Mientras tanto, el grupo de países en desarrollo, conocido como BRICS, sigue defendiendo la idea del multilateralismo. La adhesión de Indonesia al grupo el año pasado y la incorporación de Malasia, Tailandia y Nigeria, entre otros, como "países socios" han reforzado su credibilidad y alcance. Si bien los BRICS deberán ser ágiles para superar el reto de "América primero" y aún están lejos de estar unificados , ofrecen un espacio para la colaboración y la cooperación fuera del ámbito estadounidense.
Es cierto que partes de Latinoamérica están cada vez más bajo la sombra de Washington en un resurgimiento reaccionario de la Doctrina Monroe, algo que el derrocamiento de Maduro deja muy claro. Pero el resto del mundo está empezando a tomar la dirección opuesta. En este sentido, la presión de Estados Unidos para que sus aliados en Europa se esfuercen más por su propia defensa puede ser una bendición disfrazada. El continente finalmente se ve obligado a afrontar el dilema entre disuadir a Rusia y encontrar una paz sostenible en Ucrania.

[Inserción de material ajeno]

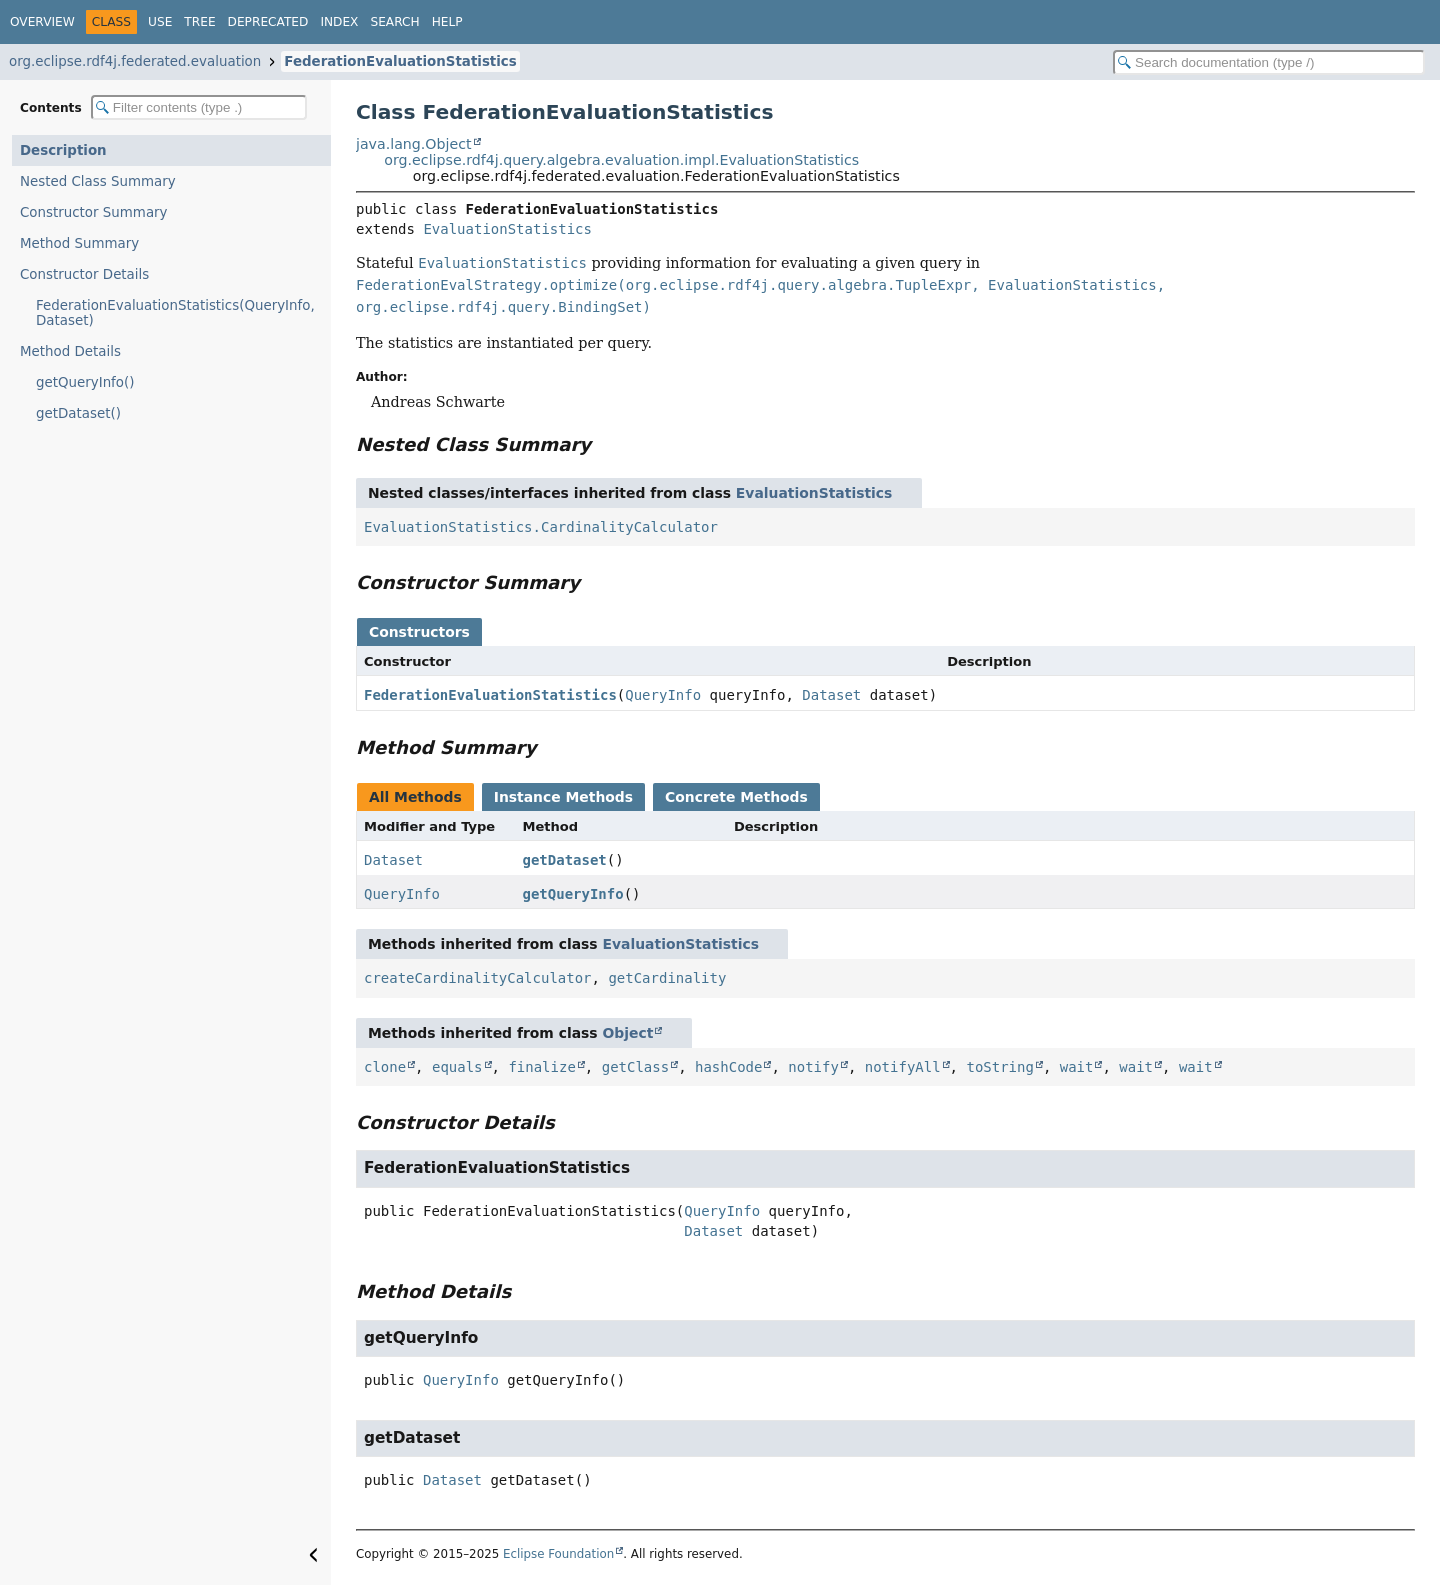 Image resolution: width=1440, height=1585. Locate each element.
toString (999, 1067)
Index (339, 22)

Pero es en Asia donde se observan los acontecimientos más interesantes. Manteniendo la distancia entre China y Estados Unidos, muchos países asiáticos siguen apoyando a Pekín en los esfuerzos regionales para encontrar soluciones a los conflictos. Sin embargo, también están firmando una serie de nuevos pactos bilaterales de seguridad para contrarrestar la presencia dominante de China y se esfuerzan por fortalecer sus propias capacidades de defensa , como la forma más fiable de aumentar los costos para un posible agresor.
La imagen, aunque aún está en ciernes, no representa ni la resurrección del antiguo orden ni la construcción de uno completamente nuevo. En cambio, el nuevo orden naciente es una mezcla de ingredientes y sabores, similar al plato indio de khichdi. Puede parecer descuidado, pero desintoxica el cuerpo y fomenta la resiliencia. Un mundo en este contexto será menos autoritario y más autoorganizado, impulsado más por el pragmatismo que por la ideología.

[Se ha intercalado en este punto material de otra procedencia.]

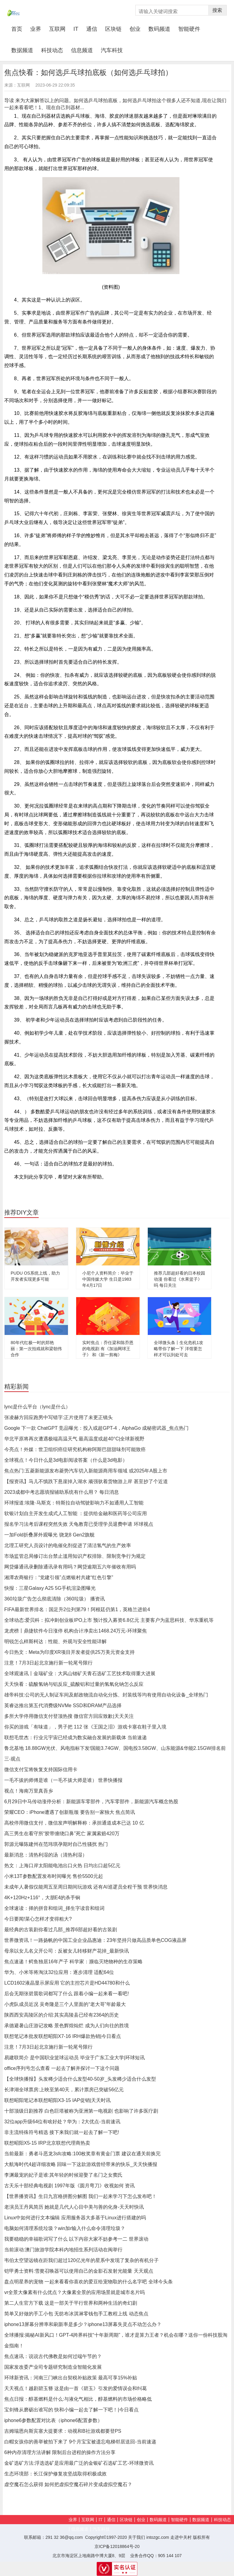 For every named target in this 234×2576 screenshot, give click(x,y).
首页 (18, 29)
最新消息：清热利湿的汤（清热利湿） (45, 1854)
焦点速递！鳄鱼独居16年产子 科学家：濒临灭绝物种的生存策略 (73, 1961)
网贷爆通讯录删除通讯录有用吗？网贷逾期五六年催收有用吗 (70, 1566)
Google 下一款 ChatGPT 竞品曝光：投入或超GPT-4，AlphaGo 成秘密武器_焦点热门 (96, 1428)
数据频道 (22, 50)
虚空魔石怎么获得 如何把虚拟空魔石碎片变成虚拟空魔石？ (68, 2484)
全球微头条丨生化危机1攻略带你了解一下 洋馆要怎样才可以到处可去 (178, 1348)
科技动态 (52, 50)
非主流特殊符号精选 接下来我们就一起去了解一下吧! (61, 2132)
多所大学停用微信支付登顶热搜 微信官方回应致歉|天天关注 (69, 1716)
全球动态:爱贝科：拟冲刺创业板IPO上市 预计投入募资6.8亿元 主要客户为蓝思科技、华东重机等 (109, 1620)
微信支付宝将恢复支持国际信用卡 (40, 1769)
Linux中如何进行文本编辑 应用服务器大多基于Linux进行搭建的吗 (75, 2217)
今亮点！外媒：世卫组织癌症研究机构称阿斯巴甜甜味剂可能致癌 (75, 1449)
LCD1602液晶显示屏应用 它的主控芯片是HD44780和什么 (67, 1983)
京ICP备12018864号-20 (117, 2546)
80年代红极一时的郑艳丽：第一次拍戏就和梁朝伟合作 (36, 1348)
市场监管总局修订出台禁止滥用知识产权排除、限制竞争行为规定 (75, 1556)
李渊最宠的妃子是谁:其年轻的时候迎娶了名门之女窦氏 (63, 2175)
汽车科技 (112, 50)
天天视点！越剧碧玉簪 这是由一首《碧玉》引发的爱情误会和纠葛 (75, 2388)
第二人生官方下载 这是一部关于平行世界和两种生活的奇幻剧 (70, 2303)
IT (75, 29)
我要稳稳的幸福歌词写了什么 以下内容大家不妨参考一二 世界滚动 (76, 2239)
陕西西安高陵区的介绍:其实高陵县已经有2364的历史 (61, 2015)
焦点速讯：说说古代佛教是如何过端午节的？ (53, 2356)
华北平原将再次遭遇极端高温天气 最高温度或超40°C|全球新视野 (74, 1438)
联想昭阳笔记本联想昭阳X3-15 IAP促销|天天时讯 (57, 2100)
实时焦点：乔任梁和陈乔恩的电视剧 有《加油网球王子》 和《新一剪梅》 (107, 1348)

En un futuro así, el Grupo de los 20 y los BRICS podrían surgir como organismos de coordinación para la gestión de crisis a nivel mundial, idealmente complementarios a unas Naciones Unidas reformadas . Pero es probable que gran parte de la acción provenga de países emprendedores, y no solo de los más grandes. Por ejemplo, las pequeñas naciones insulares ya tienen un impacto considerable en el clima. La formación de un nuevo grupo de estados con libre comercio, entre ellos Marruecos, Costa Rica y Noruega, muestra el futuro prometedor.
La reconfiguración del mundo más allá de Estados Unidos no será fluida, por supuesto. Habrá muchos giros y vueltas en el camino, incluyendo conflicto e inestabilidad. Pero el surgimiento de un nuevo orden rara vez ha sido ordenado. ¿Por qué sería diferente esta vez?